Configuration
Project Configuration
The project configuration file (nodestream.yaml
) is used to define the project's pipeline and other settings.
The file is defined in the following schema:
nodestream.yaml
Key | Description | Type | Default | Required |
---|---|---|---|---|
scopes | The scopes to be used in the pipeline. It is a map of names to Scope instances. | Map[String, Scope] | {} | Yes |
targets | The targets to be used in the pipeline. It is a map of names to Target instances. | Map[String, Target] | {} | No |
plugins | The plugins to be used in the pipeline. It is a list of plugin configs Plugin instances. | List[Plugin] | {} | No |
Scope
The Scope
is a configuration object that groups like pipelines together.
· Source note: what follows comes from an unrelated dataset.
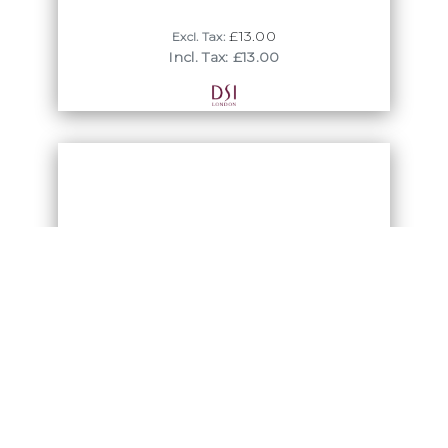
£13.00
Excl. Tax:
Incl. Tax: £13.00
Scopes can be used as a filter in certain CLI commands to only run pipelines in the specified scope.
It is defined in the following schema:
Key | Description | Type | Default | Required |
---|---|---|---|---|
targets | The targets to be used in the pipeline. It is a list of target names. | List[String] | [] | No |
annotations | A map of key, value pairs that can be used to annotate the scope. All pipelines in the scope will have these annotations. Annotations serve no functional purpose by default however plugins and your project code may use them for behavior. | Map[String, String] | {} | No |
config | A map of key, value pairs that can be used to configure the scope. All pipelines in the scope will have these configuration values present by establishing values for the !config resolver. | Map[String, Any] | {} | No |
pipelines | The pipelines to be used in the scope. It is a map of names to Pipeline instances. | List[Pipeline] | N/A | Yes |
Pipeline
The Pipeline
is a configuration object that acts a reference to and configuration for a pipeline.
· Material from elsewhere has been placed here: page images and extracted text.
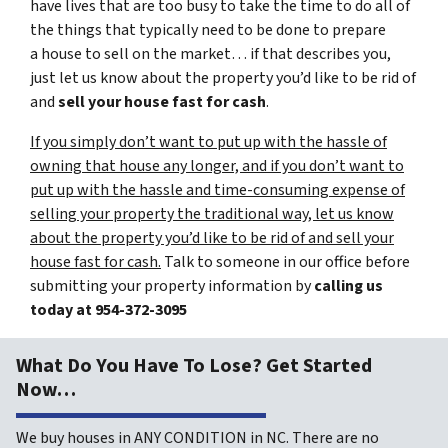
have lives that are too busy to take the time to do all of
the things that typically need to be done to prepare
a house to sell on the market… if that describes you,
just let us know about the property you’d like to be rid of
and
sell your house fast for cash
.
If you simply don’t want to put up with the hassle of
owning that house any longer, and if you don’t want to
put up with the hassle and time-consuming expense of
selling your property the traditional way, let us know
about the property you’d like to be rid of and sell your
house fast for cash.
Talk to someone in our office before
submitting your property information by
calling us
today at
954-372-3095
What Do You Have To Lose? Get Started
Now…
We buy houses in ANY CONDITION in NC. There are no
Key | Description | Type | Default | Required |
---|---|---|---|---|
name | The name of the pipeline. | String | The name of the file pointed to by path . Required if configuring a plugin. | Conditionally. |
path | The path to the pipeline file. | String | N/A; May be set by a plugin if refrenced by name. | Conditionally. |
annotations | A map of key, value pairs that can be used to annotate the pipeline. Annotations serve no functional purpose by default however plugins and your project code may use them for behavior. | Map[String, String] | {} | No |
targets | The targets to be used in the pipeline. It is a list of target names. | List[String] | [] | No |
exclude_inherited_targets | A boolean flag that determines if the pipeline should exclude targets inherited from the scope. | Boolean | false | No |
Instead of a Pipeline
, you can also use a String
to reference a pipeline by path.
For example:
scopes:
foo:
pipelines:
- path: path/to/pipeline.yaml
is equivalent to:
scopes:
foo:
pipelines:
- path/to/pipeline.yaml
Target
The Target
is a configuration object that defines how to connect to a database.
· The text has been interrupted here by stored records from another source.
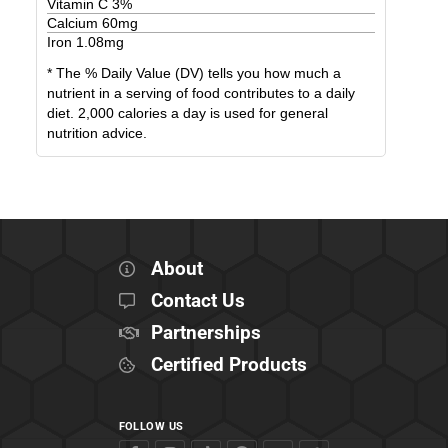
Vitamin C
3
%
Calcium
60
mg
Iron
1.08
mg
* The % Daily Value (DV) tells you how much a
nutrient in a serving of food contributes to a daily
diet. 2,000 calories a day is used for general
nutrition advice.
About
Contact Us
Partnerships
Certified Products
FOLLOW US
It is defined in the following schema:
Key | Description | Type | Default | Required |
---|---|---|---|---|
database | The type of the target. This is used to determine which backend to use to communicate to the database. | String | N/A | Yes |
**config | Additional key, values on the object are directly passed to the backend. See the database documentation for more information on how to configure. | Map | {} | No |
Plugin
The Plugin
is a configuration object that defines a plugin to be used in the pipeline.
It is defined in the following schema:
Key | Description | Type | Default | Required |
---|---|---|---|---|
name | The name of the plugin. | String | N/A | Yes |
config | A map of key, value pairs that can be used to configure the plugin by establishing values for the !config resolver. | Map | {} | No |
targets | The targets to be used in the plugin implicitly. It is a list of target names. | List[String] | [] | No |
annotations | A map of key, value pairs that can be used to annotate the plugin. Annotations serve no functional purpose by default however plugins and your project code may use them for behavior. | Map[String, String] | {} | No |
pipelines | A list of Pipeline instances used to configure pipelines provided by the plugin. | List[Pipeline] | [] | No |
Pipeline Configuration
The pipeline configuration file is used to define the pipeline's steps and settings. The file is defined in the following schema:
pipeline.yaml
The pipeline configuration file is a list of steps that are executed in order. See the step definition for more information on how to define a step.
Step Definition
A step is a configuration object that defines a single unit of work in the pipeline. It is defined in the following schema:
Key | Description | Type | Default | Required |
---|---|---|---|---|
implementation | The python path to the step implementation. The path is defined as module.path:object . | String | N/A | Yes |
arguments | The arguments to be passed to the step implementation. Arguments are passed to the factor method as key word arguments on the supplied class. By default this method passes those arguments to class's constructor. | Dict[str, Any] | {} | No |
annotations | A list of strings that can be used to annotate the step. If annotations are passed from nodestream run , then the only steps that are loaded are ones that are not annotated or have at least one matching annotation. | List[String] | [] | No |
factory | The name of the @classmethod on the step class that is used to create the step. This is useful for steps that need to be created in different ways. If set, arguments | String | from_file_data | No |
Argument Resolution
!include
The !include
directive is used to include a file in line.
The file is included as if it were part of the original file.
This is useful for breaking up large configuration files into smaller, more manageable pieces.
!include path/to/file.yaml
!env
The !env
directive is used to include an environment variable in line.
The environment variable is included as if it were part of the original file.
This is useful for including sensitive information, such as API keys, without hardcoding them in the configuration file.
!env MY_API
!config
The !config
directive is used to include a configuration value in line.
The configuration value is included as if it were part of the original file.
This is useful for including sensitive information, such as API keys, without hardcoding them in the configuration file.
The config decorator is specifically useful for decoupling configuration values required by the pipeline from the pipeline configuration itself.
!config my.config.key